======== DATA FOR ANALYSIS ========

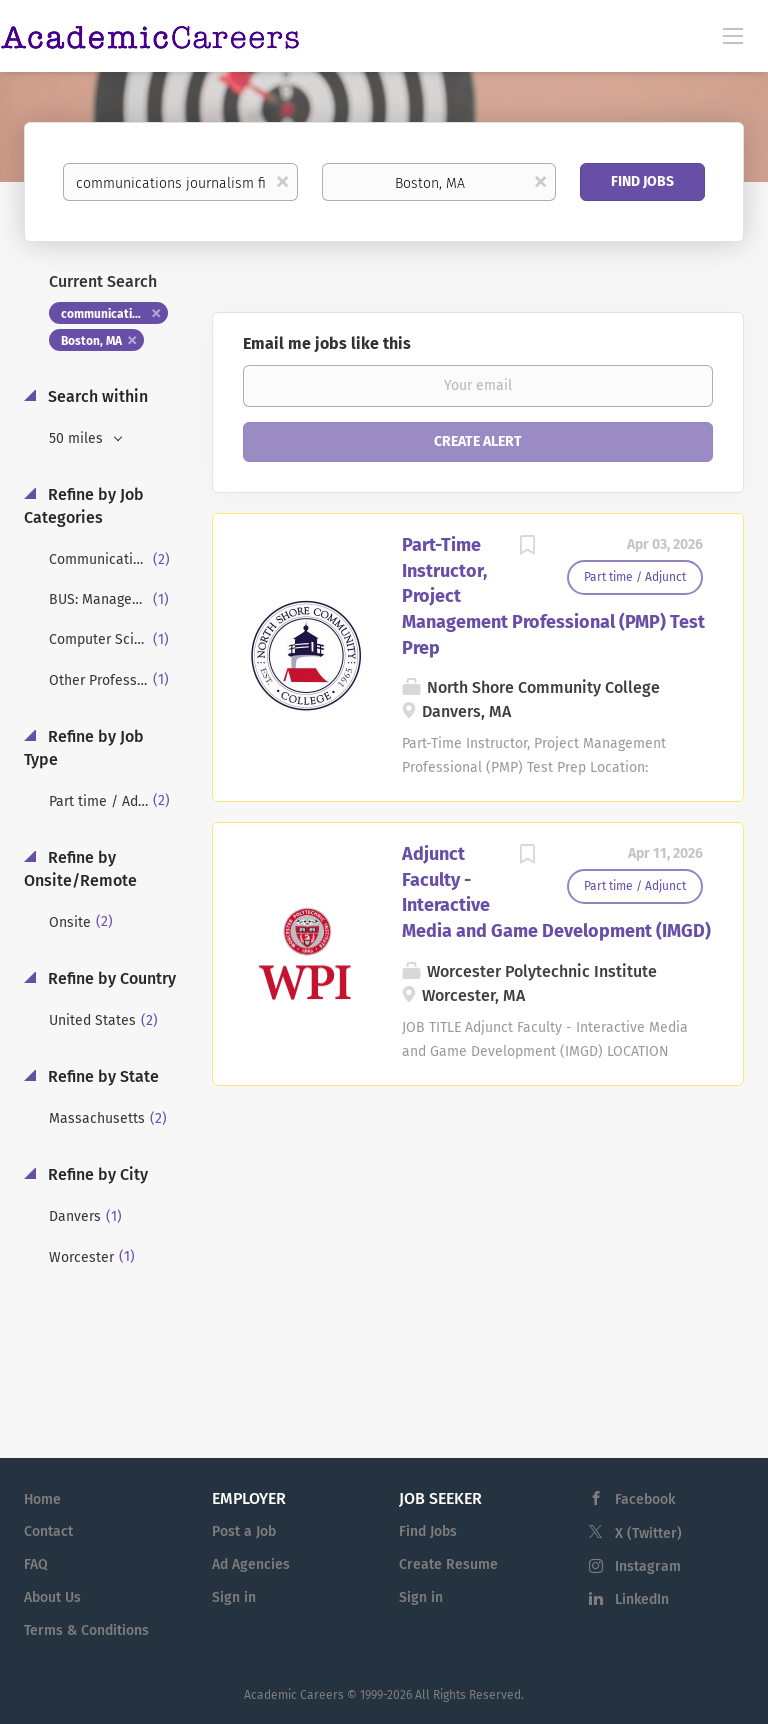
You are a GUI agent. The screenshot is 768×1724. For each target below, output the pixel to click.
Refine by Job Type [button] (84, 748)
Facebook (645, 1499)
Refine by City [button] (96, 1174)
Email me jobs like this (327, 343)
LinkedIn (642, 1599)
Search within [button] (96, 396)
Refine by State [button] (101, 1076)
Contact (48, 1531)
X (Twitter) (648, 1533)
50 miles (78, 438)
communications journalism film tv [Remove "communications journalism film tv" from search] (114, 314)
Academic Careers (294, 1695)
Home (42, 1499)
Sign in (234, 1597)
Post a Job (244, 1531)
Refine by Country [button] (110, 978)
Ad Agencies (251, 1564)
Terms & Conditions (86, 1630)
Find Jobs (642, 181)
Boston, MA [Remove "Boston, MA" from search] (91, 341)
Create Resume (448, 1564)
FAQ (36, 1564)
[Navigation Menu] (733, 35)
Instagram (648, 1566)
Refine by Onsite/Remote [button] (80, 869)
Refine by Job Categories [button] (84, 506)
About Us (52, 1597)
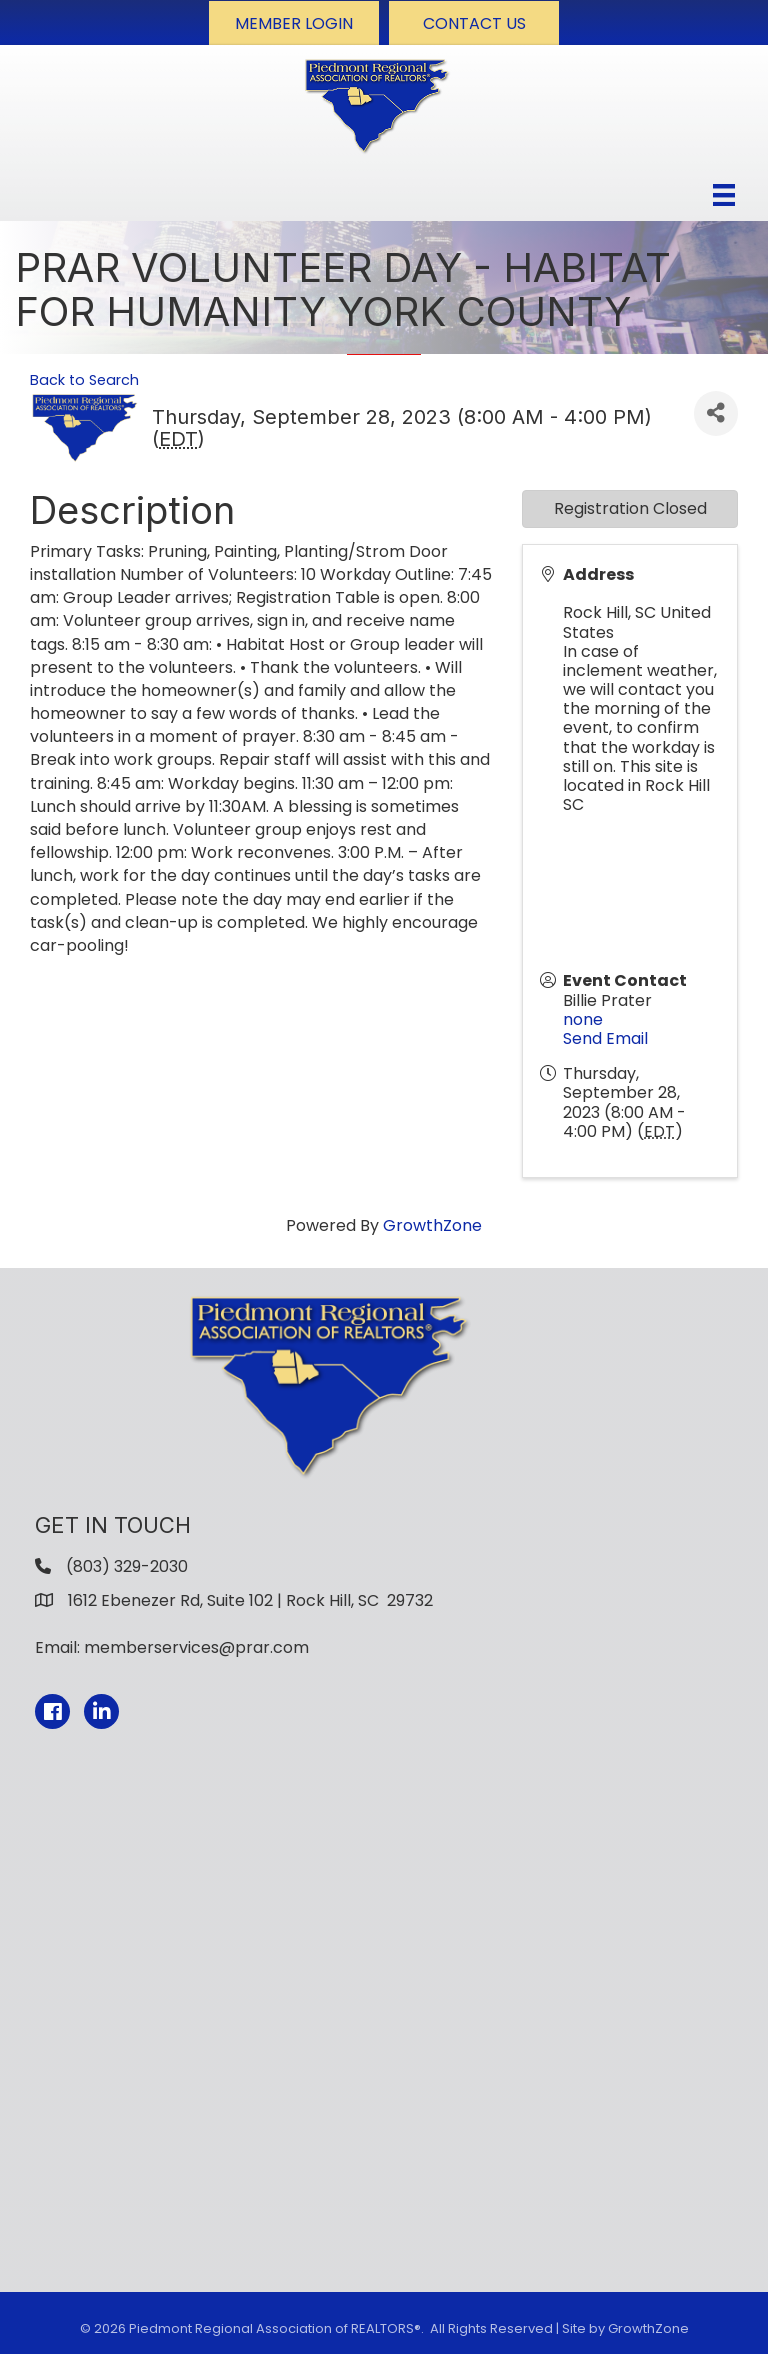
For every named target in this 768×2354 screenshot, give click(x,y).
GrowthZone (432, 1225)
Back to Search (84, 380)
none (583, 1019)
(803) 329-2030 (127, 1566)
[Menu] (724, 195)
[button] (294, 23)
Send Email (605, 1038)
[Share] (716, 413)
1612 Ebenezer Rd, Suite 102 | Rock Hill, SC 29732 (250, 1600)
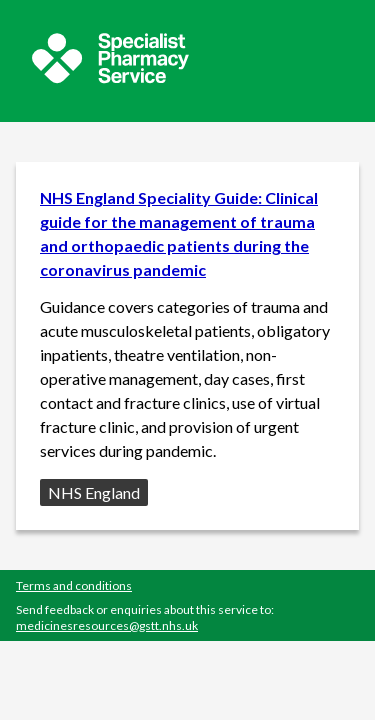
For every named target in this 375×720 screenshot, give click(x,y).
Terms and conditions (74, 585)
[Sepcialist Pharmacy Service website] (110, 77)
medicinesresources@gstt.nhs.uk (107, 625)
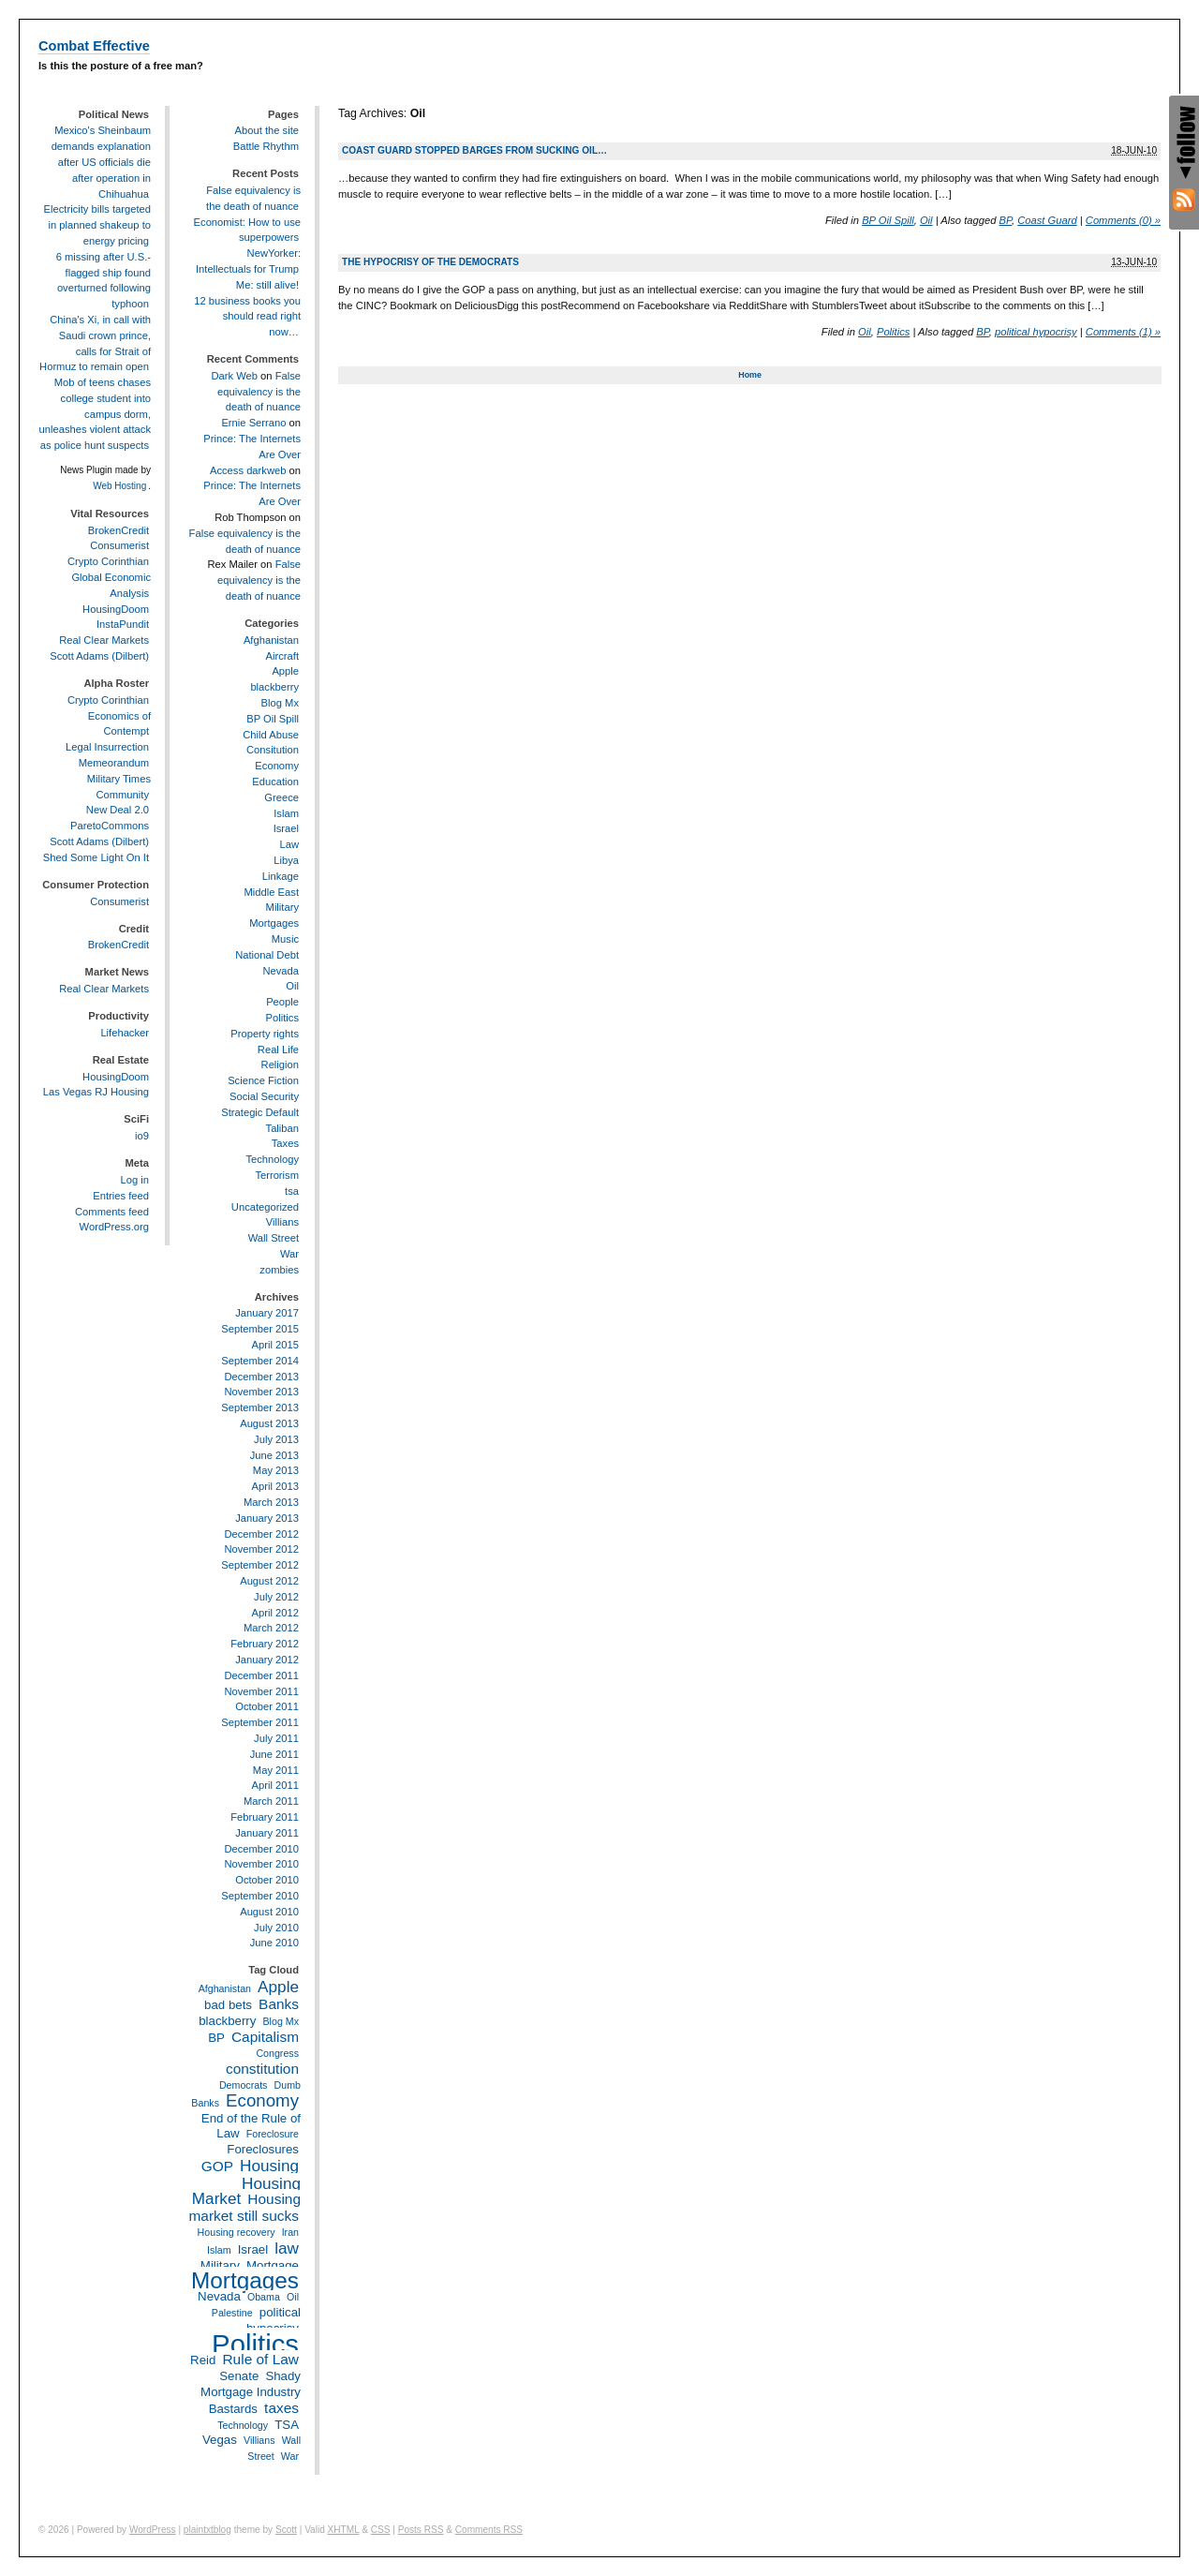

========

▸ **WORK TASK**: With the pictures left out, copy exactly the lines from the line holding "Search within [button] (96, 396)" through the final line of the records, including both.

▸ **TASK OUTPUT**:
Search within [button] (96, 396)
Refine by State [button] (101, 1076)
Contact (48, 1531)
X (Twitter) (648, 1533)
50 miles (78, 438)
communications journalism film tv [Remove "communications journalism film tv" from search] (114, 314)
Academic Careers (294, 1695)
Home (42, 1499)
Sign in (234, 1597)
Post a Job (244, 1531)
Refine by Country [button] (110, 978)
Ad Agencies (251, 1564)
Terms & Conditions (86, 1630)
Find Jobs (642, 181)
Boston, MA [Remove "Boston, MA" from search] (91, 341)
Create Resume (448, 1564)
FAQ (36, 1564)
[Navigation Menu] (733, 35)
Instagram (648, 1566)
Refine by Onsite/Remote [button] (80, 869)
Refine by Job Categories [button] (84, 506)
About Us (52, 1597)
For every named target in this 768×2354 screenshot, give click(x,y).
GrowthZone (432, 1225)
Back to Search (84, 380)
none (583, 1019)
(803) 329-2030 (127, 1566)
[Menu] (724, 195)
[button] (294, 23)
Send Email (605, 1038)
[Share] (716, 413)
1612 Ebenezer Rd, Suite 102 | Rock Hill, SC 29732 (250, 1600)
For every named target in this 375×720 screenshot, give click(x,y).
Terms and conditions (74, 585)
[Sepcialist Pharmacy Service website] (110, 77)
medicinesresources@gstt.nhs.uk (107, 625)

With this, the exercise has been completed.